The restaurant’s décor reflects that sense of home; the seating is open, breezy and inviting, the service friendly. The decorations consist mainly of Thai pieces that were originally in the Karnchanakphan’s home. There is even an antique Thai wagon decorating the entrance area.
Lanna Thai’s success comes from its authenticity and variety of dishes. Their chef, Benjawan Sangduangdee (aka Chef Ben), hails from Thailand and learned to cook in her family’s home. All the recipes she uses are her own. Everything is made from scratch with the freshest ingredients, and dishes can be designed to any customer’s liking—spice levels, meat choices, vegetarian and vegan options are all available. “You never get bored here because there are so many options,” says Karnchanakphan.
Lanna Thai’s menu reflects every region of Thailand, making it ideal for a food adventurist like me. “There are some dishes that are more adventurous, but at the end of the day we make everything that we would eat at our dinner table, so you really can’t go wrong,” Karnchanakphan assures me. Having eaten their pad Thai many times (it’s excellent, with a delightful blend of peanut sauce and spicy bite), I was glad to sample other dishes they have to offer.
First, I tasted the Yum Yum, a salad of iceberg lettuce, red onion, carrot and cucumber in a lime juice dressing, topped with grilled meat. I opted for their grilled beef, which was well-marinated and juicy. I’d recommend it for days when you want to eat light, or for those who are a little skittish around Asian cooking and want to ease their way into the menu.
I also sampled their Pad Ma-Khuer, a stir-fried oriental eggplant with a choice of meat (I had their chicken, which I highly recommend), bell peppers, tomatoes and sweet basil in a fresh garlic-soybean sauce, served with steamed rice. The eggplant takes on the warm, bright flavor of the sauce and is a tasty treat. It’s one of my favorite dishes at Lanna Thai.

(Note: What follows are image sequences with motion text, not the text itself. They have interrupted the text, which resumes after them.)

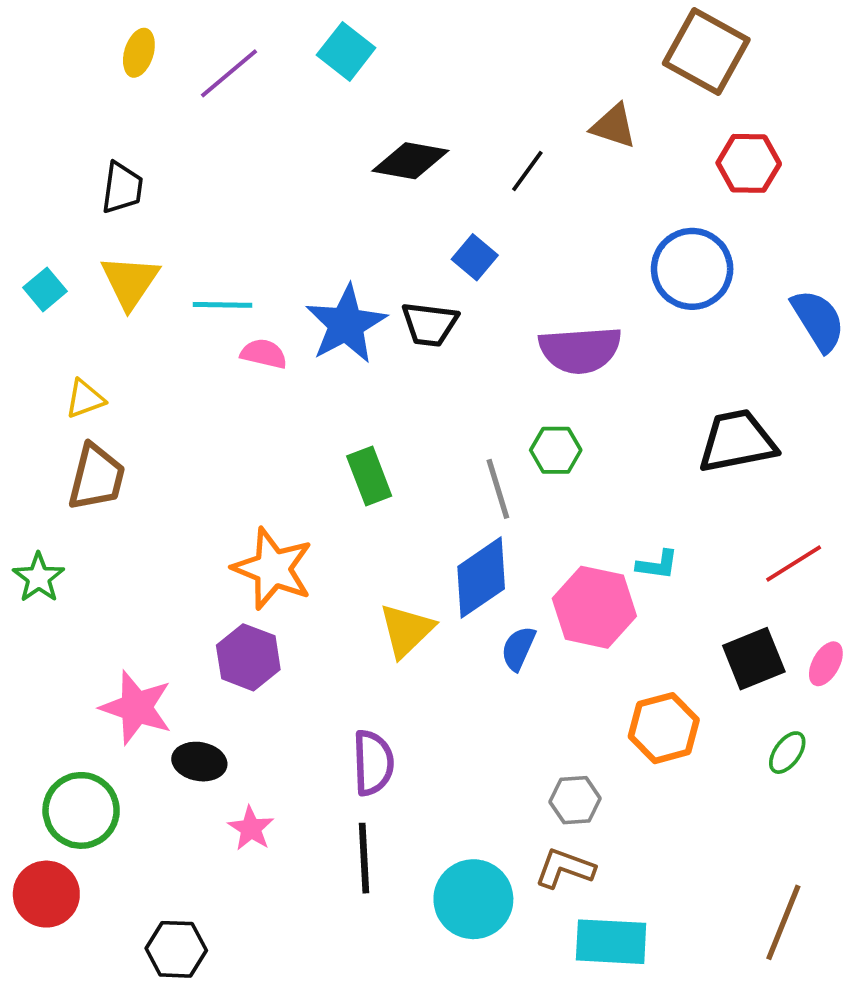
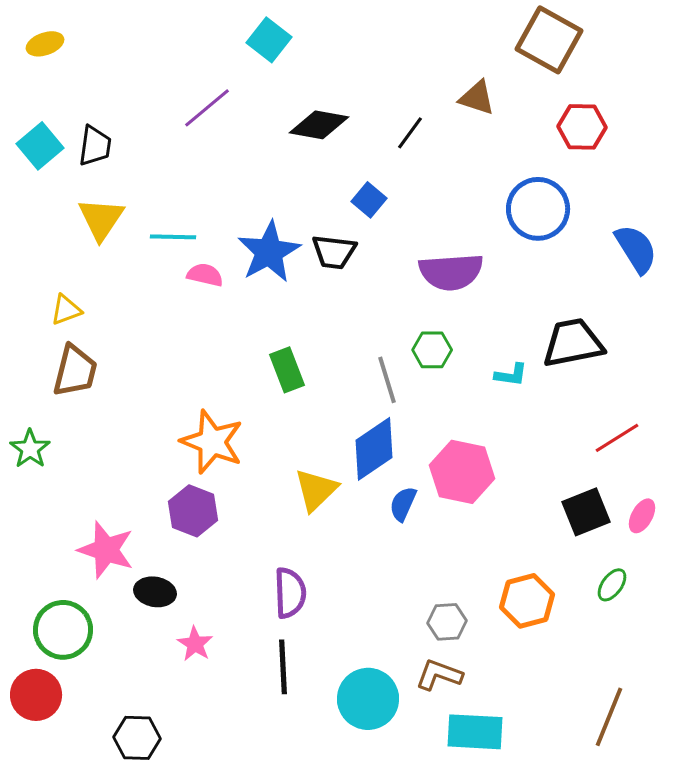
yellow ellipse: (139, 53) -> (45, 44), moved, turned 54
purple line: (229, 73) -> (207, 108), moved
cyan square: (45, 289) -> (40, 146), moved, size x1.4
cyan L-shape: (657, 565) -> (511, 375), moved
orange hexagon: (664, 728) -> (527, 601), moved

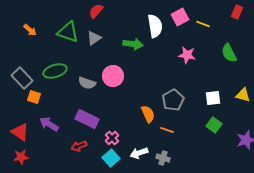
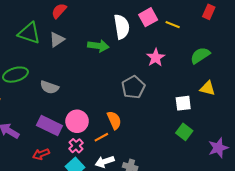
green semicircle: (229, 53) -> (200, 55), turned 84
pink star: (187, 55) -> (156, 58), turned 30
pink circle: (113, 76) -> (77, 121), moved
yellow triangle: (243, 95) -> (208, 88), moved
gray pentagon: (173, 100) -> (133, 87), moved
orange line: (167, 130) -> (101, 137), moved, turned -48

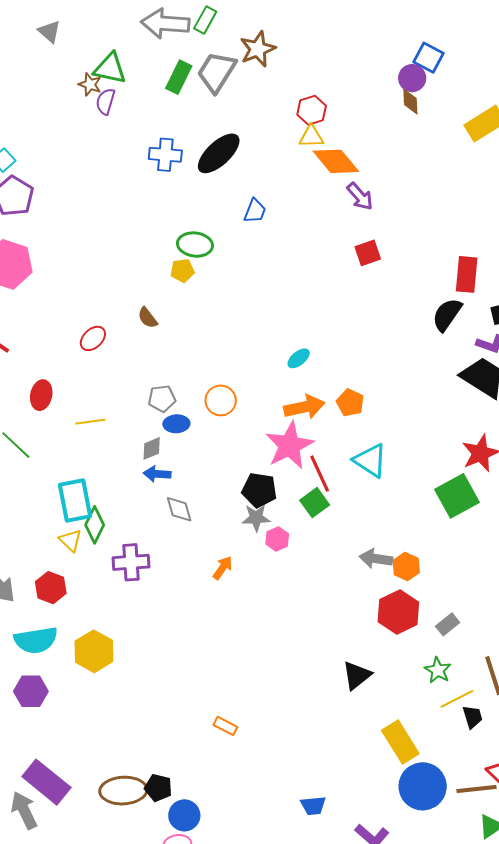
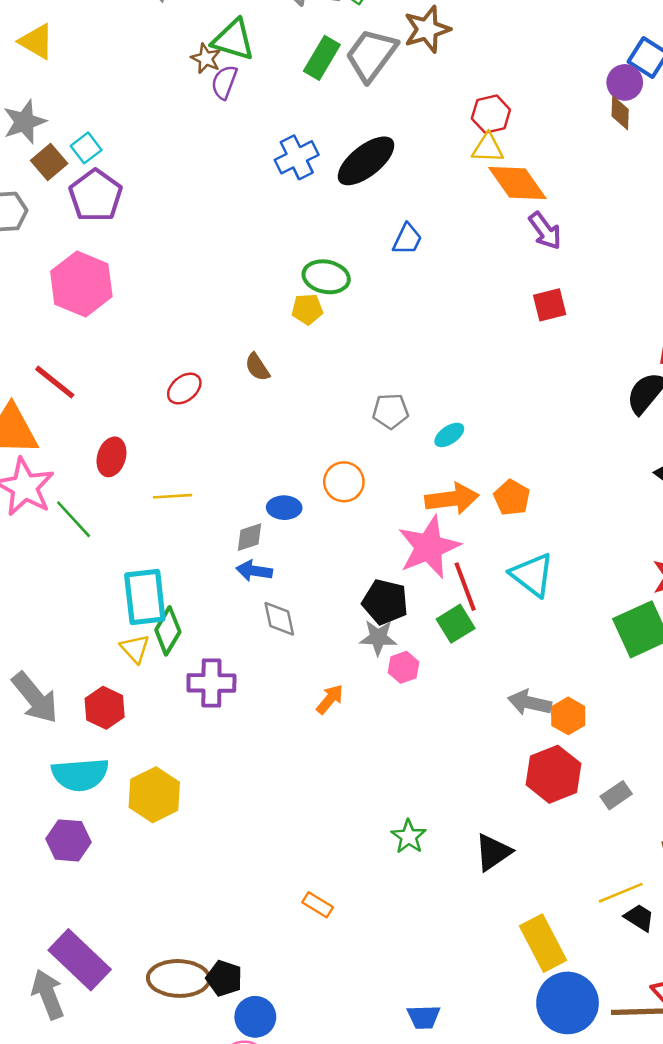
blue cross: (165, 155) -> (297, 157), turned -36
gray pentagon: (162, 399) -> (390, 411), moved
green star: (438, 670) -> (409, 837), moved
black trapezoid: (473, 717) -> (639, 918), turned -45

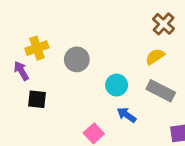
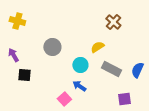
yellow cross: (37, 48) -> (17, 21), moved, turned 35
yellow semicircle: (155, 57) -> (97, 47), moved
blue arrow: (127, 115) -> (79, 86), moved

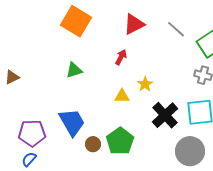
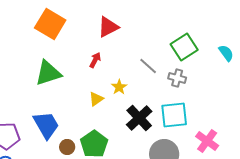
gray line: (176, 29) -> (148, 66), moved
green triangle: (74, 70) -> (48, 73), size x1.6
yellow triangle: (122, 96) -> (96, 99), turned -35

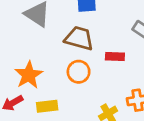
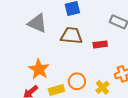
orange circle: (79, 72) -> (77, 81), moved

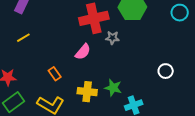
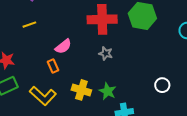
gray star: (112, 38) -> (106, 53), moved
pink semicircle: (83, 52) -> (63, 46), moved

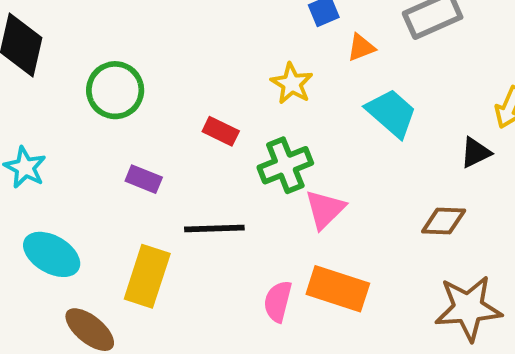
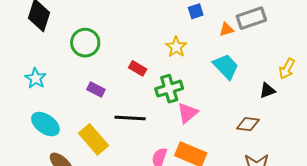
orange triangle: (361, 47) -> (226, 29), moved
yellow rectangle: (147, 276) -> (93, 139), turned -64

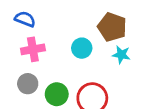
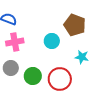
cyan star: (121, 55) -> (82, 57), moved

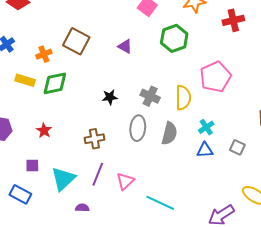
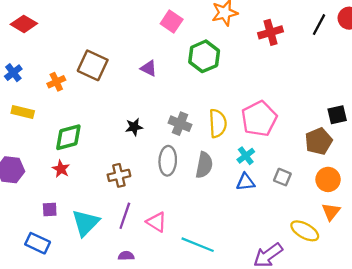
pink pentagon: (215, 77) -> (259, 119), moved
yellow rectangle: (25, 80) -> (23, 112), moved
green diamond: (55, 83) -> (68, 137), moved
pink triangle: (125, 181) -> (157, 222), turned -42
purple semicircle: (82, 208) -> (126, 256), moved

If you like seafood, the Pad Nam-Prik Pao Talay is a delicious combination of scallops, calamari, shrimp, salmon, bell peppers, carrots, onions and sweet basil in Nam-Prik Pao sauce (made with Thai chilis). The scallops were cooked to perfection. The calamari had a firm texture, and it took on the flavor of the sauce. The salmon was a surprisingly nice addition to the shrimp, and the sauce was slightly sweet and tangy, a perfect balance for the seafood.

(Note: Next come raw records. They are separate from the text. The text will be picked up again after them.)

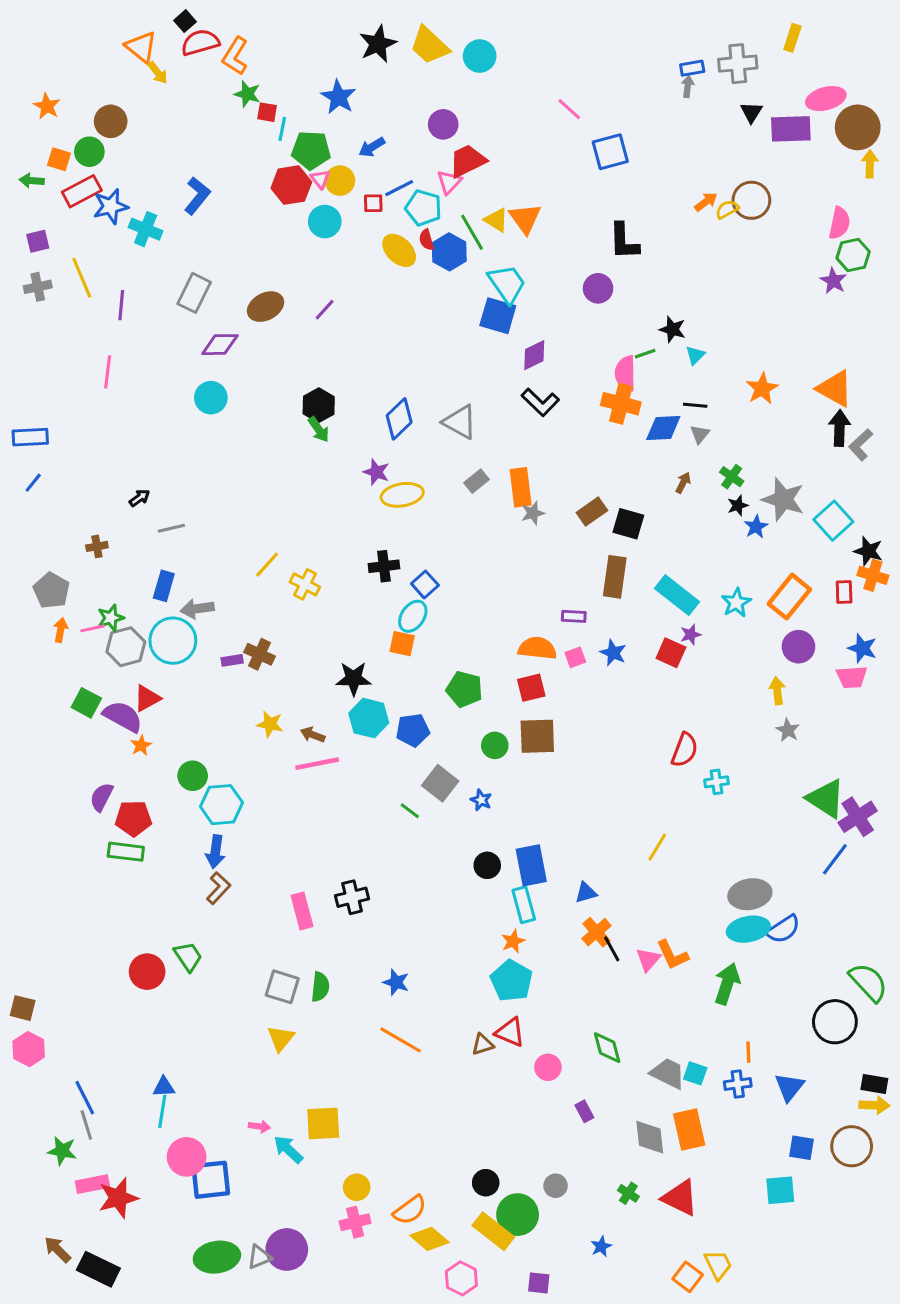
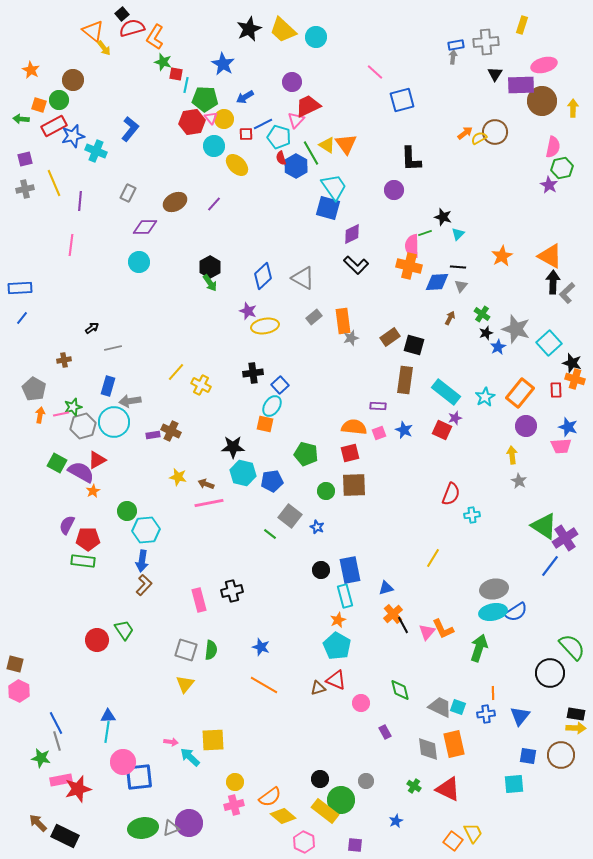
brown circle: (858, 127) -> (542, 101), moved
yellow ellipse: (399, 250) -> (237, 165), moved
gray rectangle: (194, 293) -> (128, 193), size x0.7

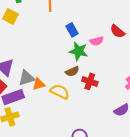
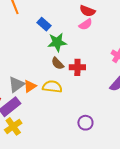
pink semicircle: (97, 41) -> (86, 24), moved
brown semicircle: (72, 71) -> (58, 63), turned 88

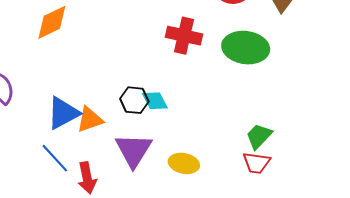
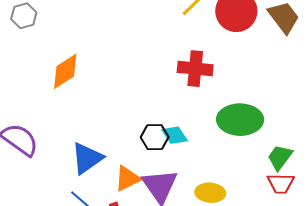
green ellipse: (246, 48) -> (240, 120), moved
orange triangle: (90, 120) -> (127, 178), moved

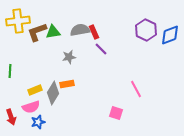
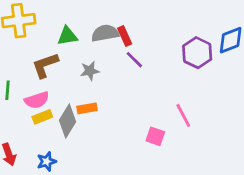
purple hexagon: (146, 30) -> (197, 53), moved
brown L-shape: (37, 32) -> (45, 65), moved
pink semicircle: (31, 107) -> (37, 100), moved
pink square: (116, 113) -> (155, 136), moved

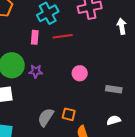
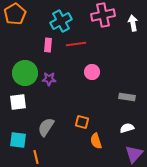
white arrow: (122, 26) -> (133, 23), moved
pink circle: (80, 73) -> (92, 72), moved
gray semicircle: (46, 117) -> (46, 127), moved

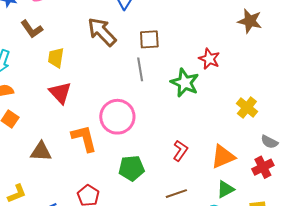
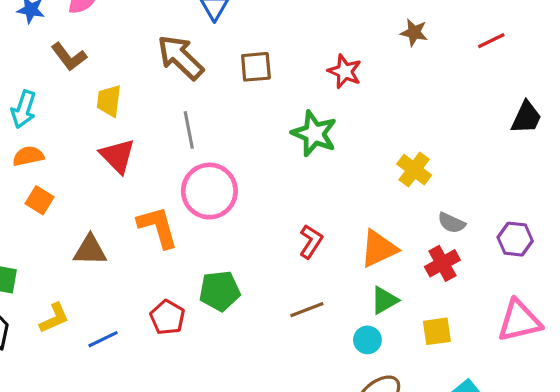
brown star: (250, 21) -> (414, 32), size x0.7
red star: (209, 59) -> (345, 71), moved
gray line: (140, 69) -> (189, 130), moved
green pentagon: (131, 168) -> (220, 291), moved

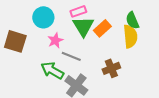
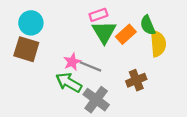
cyan circle: (43, 17) -> (31, 23), moved
green semicircle: (132, 20) -> (148, 25), moved
pink star: (55, 40) -> (72, 62), moved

Lanna Thai encouraged me to top off the meal with dessert and their Thai sweet iced tea—a milky blend much like iced chai. Its sweetness was a pleasant counterpoint to a spicy dish like the Nam-Prik Pao Talay. Dessert was a seasonal sliced mango, sweet and ripe, atop their sweet sticky rice, similar to a coconut-tinged rice pudding. The mild taste was a great way to end the meal.